[PROMPT] Copy exactly the last part of the entries, starting from the line with "brand authority." and including the final line.
=-=-=
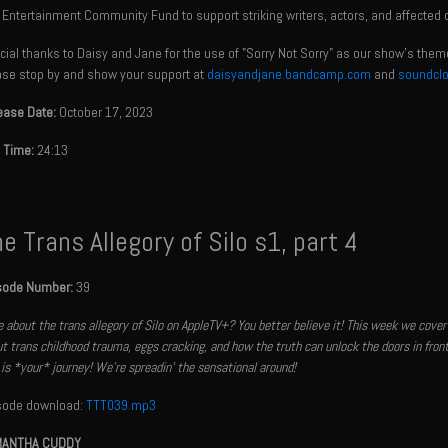
 Entertainment Community Fund to support striking writers, actors, and affected 
ial thanks to Daisy and Jane for the use of "Sorry Not Sorry" as our show's them
ase stop by and show your support at
daisyandjane.bandcamp.com
and
soundcl
ease Date:
October 17, 2023
 Time:
24:13
e Trans Allegory of Silo s1, part 4
sode Number:
39
 about the trans allegory of Silo on AppleTV+? You better believe it! This week we cover
t trans childhood trauma, eggs cracking, and how the truth can unlock the doors in fro
 is *your* journey! We're spreadin' the sensational around!
sode download:
TTT039.mp3
ANTHA CUDDY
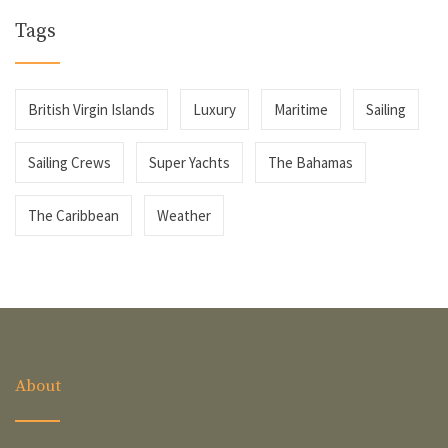
Tags
British Virgin Islands
Luxury
Maritime
Sailing
Sailing Crews
Super Yachts
The Bahamas
The Caribbean
Weather
About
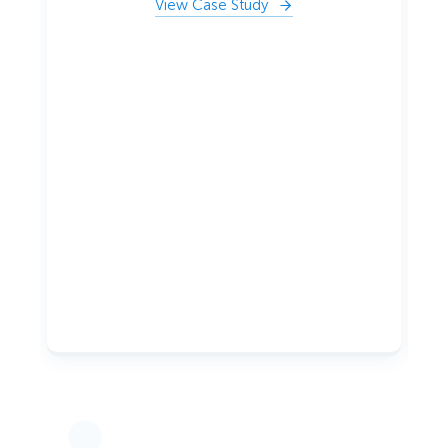
View Case Study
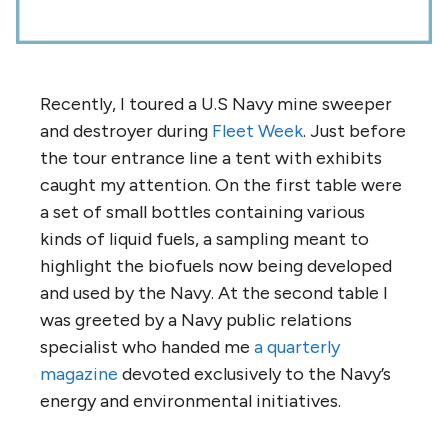
Recently, I toured a U.S Navy mine sweeper
and destroyer during
Fleet Week
. Just before
the tour entrance line a tent with exhibits
caught my attention. On the first table were
a set of small bottles containing various
kinds of liquid fuels, a sampling meant to
highlight the biofuels now being developed
and used by the Navy. At the second table I
was greeted by a Navy public relations
specialist who handed me
a quarterly
magazine
devoted exclusively to the Navy’s
energy and environmental initiatives.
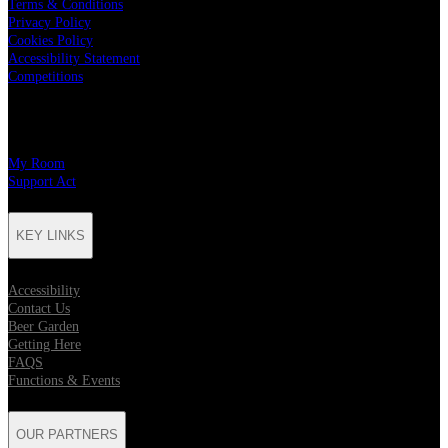
Terms & Conditions
Privacy Policy
Cookies Policy
Accessibility Statement
Competitions
CHARITY PARTNERS
My Room
Support Act
KEY LINKS
Accessibility
Contact Us
Beer Garden
Getting Here
FAQS
Functions & Events
OUR PARTNERS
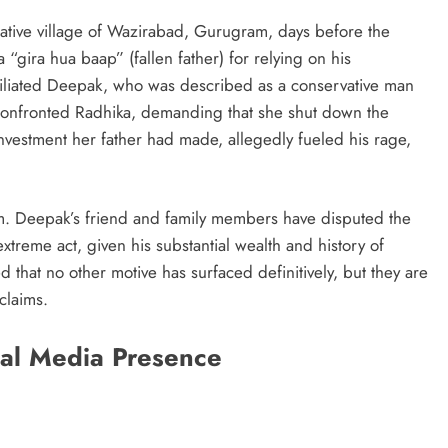
native village of Wazirabad, Gurugram, days before the
 “gira hua baap” (fallen father) for relying on his
miliated Deepak, who was described as a conservative man
 confronted Radhika, demanding that she shut down the
 investment her father had made, allegedly fueled his rage,
sm. Deepak’s friend and family members have disputed the
extreme act, given his substantial wealth and history of
 that no other motive has surfaced definitively, but they are
claims.
ial Media Presence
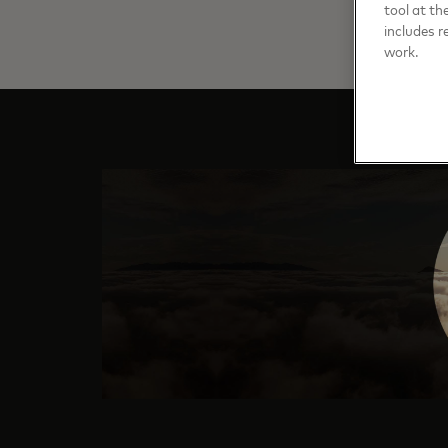
tool at th
includes r
work.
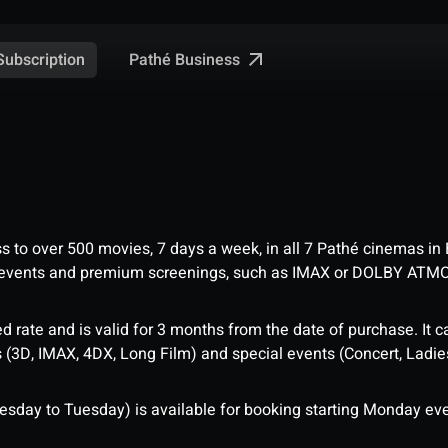
Pathé Business
Subscription
ess to over 500 movies, 7 days a week, in all 7 Pathé cinemas in
me events and premium screenings, such as IMAX or DOLBY ATM
d rate and is valid for 3 months from the date of purchase. It c
3D, IMAX, 4DX, Long Film) and special events (Concert, Ladies 
sday to Tuesday) is available for booking starting Monday eve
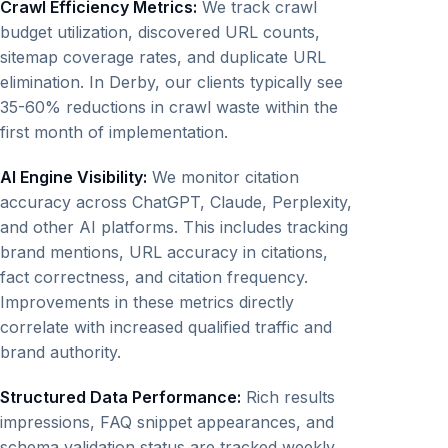
Crawl Efficiency Metrics:
We track crawl
budget utilization, discovered URL counts,
sitemap coverage rates, and duplicate URL
elimination. In Derby, our clients typically see
35-60% reductions in crawl waste within the
first month of implementation.
AI Engine Visibility:
We monitor citation
accuracy across ChatGPT, Claude, Perplexity,
and other AI platforms. This includes tracking
brand mentions, URL accuracy in citations,
fact correctness, and citation frequency.
Improvements in these metrics directly
correlate with increased qualified traffic and
brand authority.
Structured Data Performance:
Rich results
impressions, FAQ snippet appearances, and
schema validation status are tracked weekly.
=-=-=
[ANSWER SECTION]
brand authority.
Structured Data Performance:
Rich results
impressions, FAQ snippet appearances, and
schema validation status are tracked weekly.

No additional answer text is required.